* Directions for this task *
Go to the line containing "puisque leur travail a consisté" below; retype it and all following lines exactly, and leave out the pictures.

Recorded data:
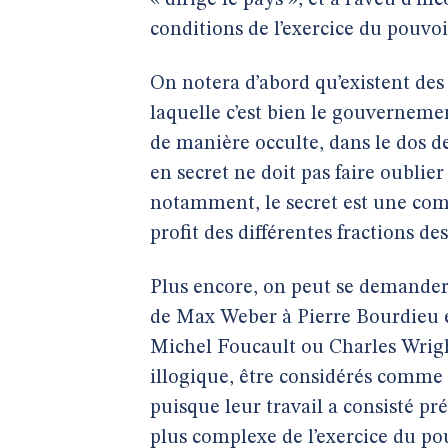
« dirige le pays », et à l’aveu d’
conditions de l’exercice du pouvo
On notera d’abord qu’existent des 
laquelle c’est bien le gouvernement
de manière occulte, dans le dos de
en secret ne doit pas faire oublie
notamment, le secret est une comp
profit des différentes fractions de
Plus encore, on peut se demander s
de Max Weber à Pierre Bourdieu e
Michel Foucault ou Charles Wright
illogique, être considérés comme 
puisque leur travail a consisté 
plus complexe de l’exercice du po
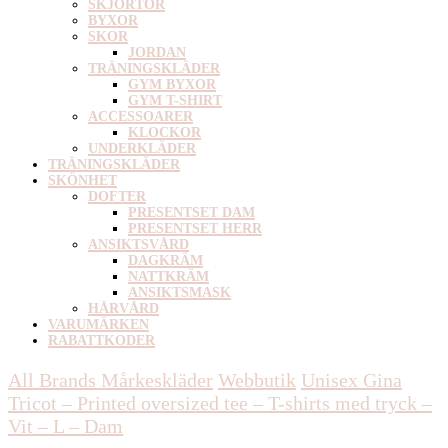
SKJORTOR
BYXOR
SKOR
JORDAN
TRÄNINGSKLÄDER
GYM BYXOR
GYM T-SHIRT
ACCESSOARER
KLOCKOR
UNDERKLÄDER
TRÄNINGSKLÄDER
SKÖNHET
DOFTER
PRESENTSET DAM
PRESENTSET HERR
ANSIKTSVÅRD
DAGKRÄM
NATTKRÄM
ANSIKTSMASK
HÅRVÅRD
VARUMÄRKEN
RABATTKODER
All Brands Mårkeskläder
Webbutik
Unisex
Gina
Tricot – Printed oversized tee – T-shirts med tryck –
Vit – L – Dam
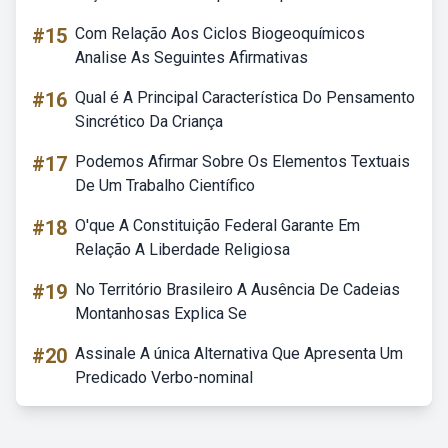
#15
Com Relação Aos Ciclos Biogeoquímicos
Analise As Seguintes Afirmativas
#16
Qual é A Principal Característica Do Pensamento
Sincrético Da Criança
#17
Podemos Afirmar Sobre Os Elementos Textuais
De Um Trabalho Científico
#18
O'que A Constituição Federal Garante Em
Relação A Liberdade Religiosa
#19
No Território Brasileiro A Ausência De Cadeias
Montanhosas Explica Se
#20
Assinale A única Alternativa Que Apresenta Um
Predicado Verbo-nominal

* Output for this task *
puisque leur travail a consisté 
plus complexe de l’exercice du po
SKJORTOR
BYXOR
SKOR
JORDAN
TRÄNINGSKLÄDER
GYM BYXOR
GYM T-SHIRT
ACCESSOARER
KLOCKOR
UNDERKLÄDER
TRÄNINGSKLÄDER
SKÖNHET
DOFTER
PRESENTSET DAM
PRESENTSET HERR
ANSIKTSVÅRD
DAGKRÄM
NATTKRÄM
ANSIKTSMASK
HÅRVÅRD
VARUMÄRKEN
RABATTKODER
All Brands Mårkeskläder
Webbutik
Unisex
Gina
Tricot – Printed oversized tee – T-shirts med tryck –
Vit – L – Dam
#15
Com Relação Aos Ciclos Biogeoquímicos
Analise As Seguintes Afirmativas
#16
Qual é A Principal Característica Do Pensamento
Sincrético Da Criança
#17
Podemos Afirmar Sobre Os Elementos Textuais
De Um Trabalho Científico
#18
O'que A Constituição Federal Garante Em
Relação A Liberdade Religiosa
#19
No Território Brasileiro A Ausência De Cadeias
Montanhosas Explica Se
#20
Assinale A única Alternativa Que Apresenta Um
Predicado Verbo-nominal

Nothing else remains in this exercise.